[Collected data]
___

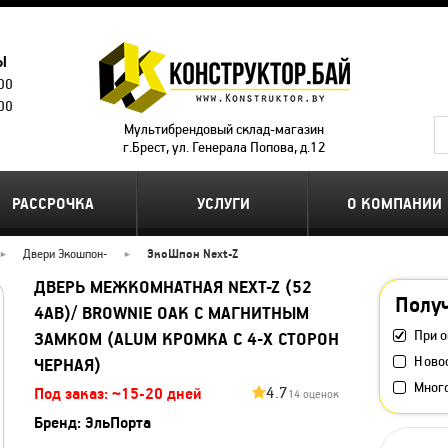
Ы
.00
.00
Мультибрендовый склад-магазин
г.Брест, ул. Генерала Попова, д.12
РАССРОЧКА
УСЛУГИ
О КОМПАНИИ
Двери Экошпон
-
ЭкоШпон Next-Z
ДВЕРЬ МЕЖКОМНАТНАЯ NEXT-Z (52
Получ
4AB)/ BROWNIE OAK С МАГНИТНЫМ
При о
ЗАМКОМ (ALUM КРОМКА С 4-Х СТОРОН
Ново
ЧЕРНАЯ)
Мног
4.7
Под заказ: ~15-20 дней
14 оценок
Бренд:
ЭльПорта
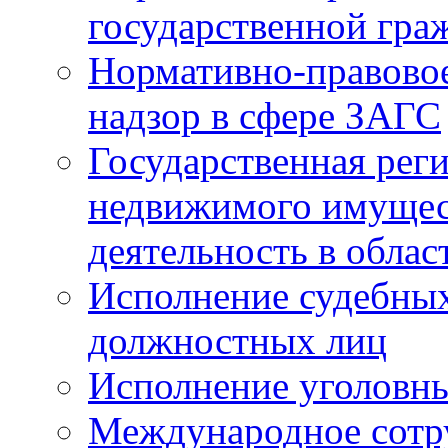
государственной гра
Нормативно-правовое
надзор в сфере ЗАГС
Государственная реги
недвижимого имущест
деятельность в облас
Исполнение судебных 
должностных лиц
Исполнение уголовны
Международное сотр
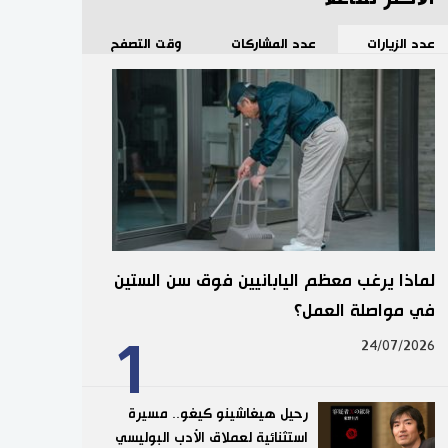
عدد الزيارات
عدد المشاركات
وقت التصفح
لماذا يرغب معظم اليابانيين فوق سن الستين
في مواصلة العمل؟
1
24/07/2026
رحيل هيغاشينو كيغو.. مسيرة
استثنائية لعملاق الأدب البوليسي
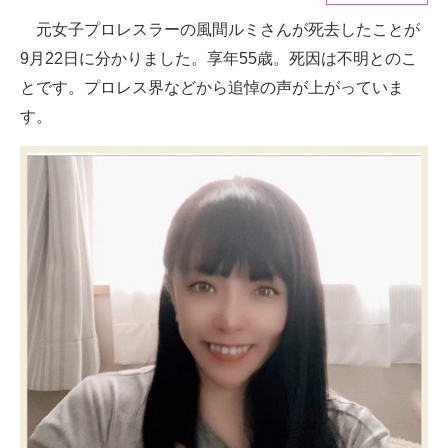
元女子プロレスラーの風間ルミさんが死去したことが
ITの今と未来を見通す
9月22日に分かりました。享年55歳。死因は不明とのこ
スマホと通信の最新トレンド
とです。プロレス界などから追悼の声が上がっていま
す。
進化するPCとデバイスの未来
好きが集まる 比べて選べる
ビジネスと働き方のヒント
AI活用のいまが分かる
企業ITのトレンドを詳説
経営リーダーのコミュニティ
マーケ×ITの今がよく分かる
ITエンジニア向け専門サイト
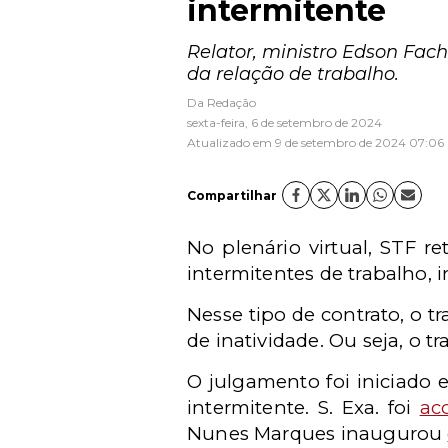
intermitente
Relator, ministro Edson Fac
da relação de trabalho.
Da Redação
sexta-feira, 6 de setembro de 2024
Atualizado em 9 de setembro de 2024 07:06
Compartilhar
No plenário virtual, STF 
intermitentes de trabalho, i
Nesse tipo de contrato, o t
de inatividade. Ou seja, 
O julgamento foi iniciado 
intermitente.
S. Exa. foi
ac
Nunes Marques inaugurou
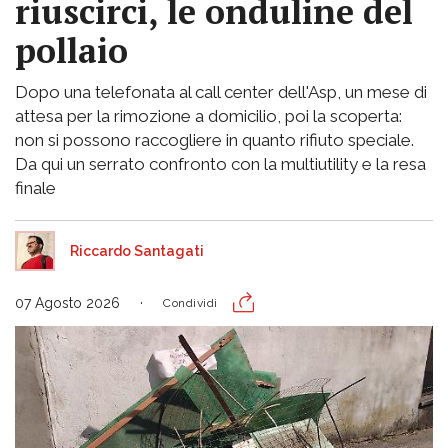
riuscirci, le onduline del
pollaio
Dopo una telefonata al call center dell'Asp, un mese di
attesa per la rimozione a domicilio, poi la scoperta:
non si possono raccogliere in quanto rifiuto speciale.
Da qui un serrato confronto con la multiutility e la resa
finale
Riccardo Santagati
07 Agosto 2026
Condividi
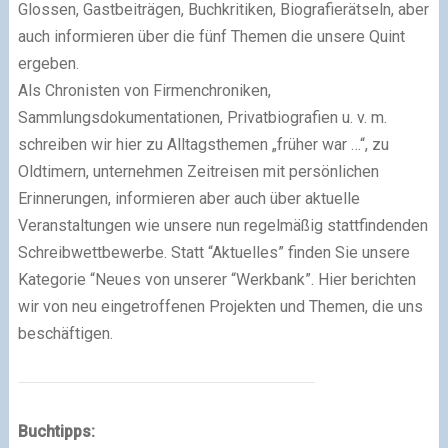
Glossen, Gastbeiträgen, Buchkritiken, Biografierätseln, aber
auch informieren über die fünf Themen die unsere Quint
ergeben.
Als Chronisten von Firmenchroniken,
Sammlungsdokumentationen, Privatbiografien u. v. m.
schreiben wir hier zu Alltagsthemen „früher war …“, zu
Oldtimern, unternehmen Zeitreisen mit persönlichen
Erinnerungen, informieren aber auch über aktuelle
Veranstaltungen wie unsere nun regelmäßig stattfindenden
Schreibwettbewerbe. Statt “Aktuelles” finden Sie unsere
Kategorie “Neues von unserer “Werkbank”. Hier berichten
wir von neu eingetroffenen Projekten und Themen, die uns
beschäftigen.
Buchtipps:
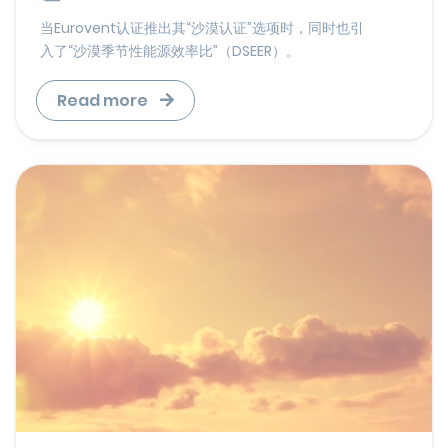
当Eurovent认证推出其“沙漠认证”选项时，同时也引
入了“沙漠季节性能源效率比”（DSEER）。
Read more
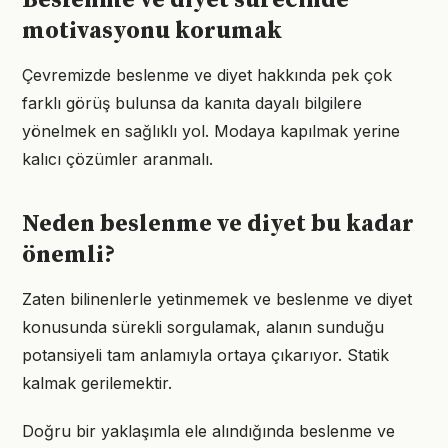
Beslenme ve diyet sürecinde
motivasyonu korumak
Çevremizde beslenme ve diyet hakkında pek çok
farklı görüş bulunsa da kanıta dayalı bilgilere
yönelmek en sağlıklı yol. Modaya kapılmak yerine
kalıcı çözümler aranmalı.
Neden beslenme ve diyet bu kadar
önemli?
Zaten bilinenlerle yetinmemek ve beslenme ve diyet
konusunda sürekli sorgulamak, alanın sunduğu
potansiyeli tam anlamıyla ortaya çıkarıyor. Statik
kalmak gerilemektir.
Doğru bir yaklaşımla ele alındığında beslenme ve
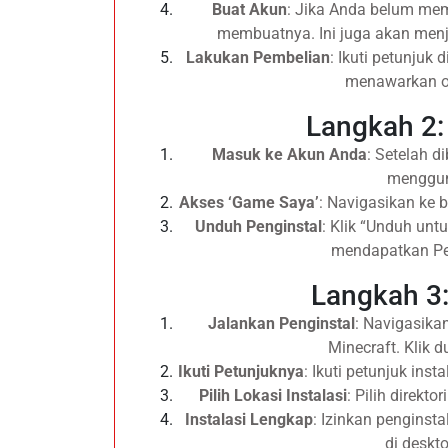
Buat Akun
: Jika Anda belum memi
membuatnya. Ini juga akan men
Lakukan Pembelian
: Ikuti petunjuk
menawarkan o
Langkah 2
Masuk ke Akun Anda
: Setelah d
menggun
Akses ‘Game Saya’
: Navigasikan ke 
Unduh Penginstal
: Klik “Unduh un
mendapatkan Pen
Langkah 3:
Jalankan Penginstal
: Navigasikan
Minecraft. Klik d
Ikuti Petunjuknya
: Ikuti petunjuk ins
Pilih Lokasi Instalasi
: Pilih direkto
Instalasi Lengkap
: Izinkan penginst
di deskt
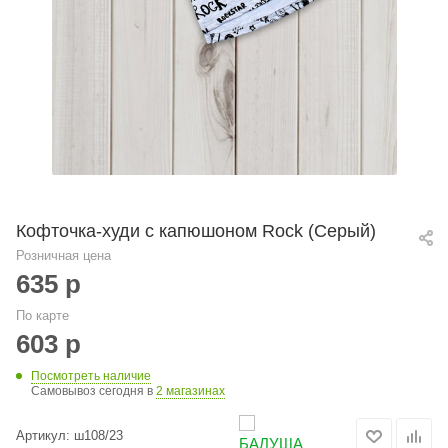
Кофточка-худи с капюшоном Rock (Серый)
Розничная цена
635
р
По карте
603
р
Посмотреть наличие
Самовывоз сегодня в
2 магазинах
Артикул:
ш108/23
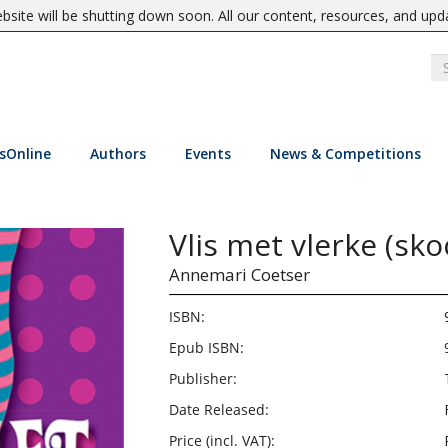
site will be shutting down soon. All our content, resources, and upd
sOnline
Authors
Events
News & Competitions
Vlis met vlerke (sk
Annemari Coetser
ISBN:
Epub ISBN:
Publisher:
Date Released:
Price (incl. VAT):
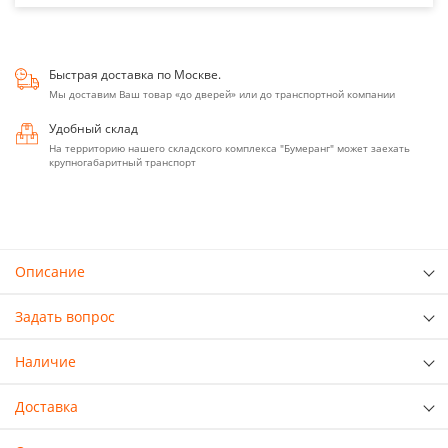
Быстрая доставка по Москве.
Мы доставим Ваш товар «до дверей» или до транспортной компании
Удобный склад
На территорию нашего складского комплекса "Бумеранг" может заехать
крупногабаритный транспорт
Описание
Задать вопрос
Наличие
Доставка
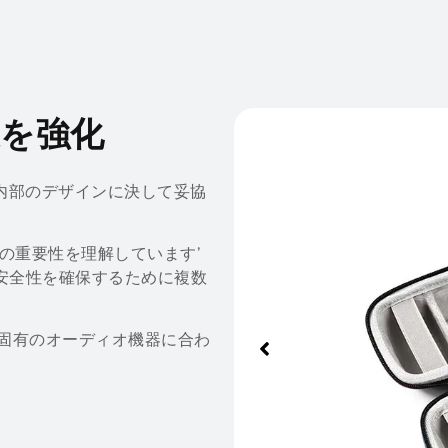
護を強化
、内部のデザインに決して妥協
ことの重要性を理解しています’
の安全性を確保するために複数
の固有のオーディオ機器に合わ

___

- **Task to complete**
Please go through the data above and copy each line that has the word "setembro".

- **Solution to this problem**
sexta-feira, 6 de setembro de 2024
Atualizado em 9 de setembro de 2024 07:06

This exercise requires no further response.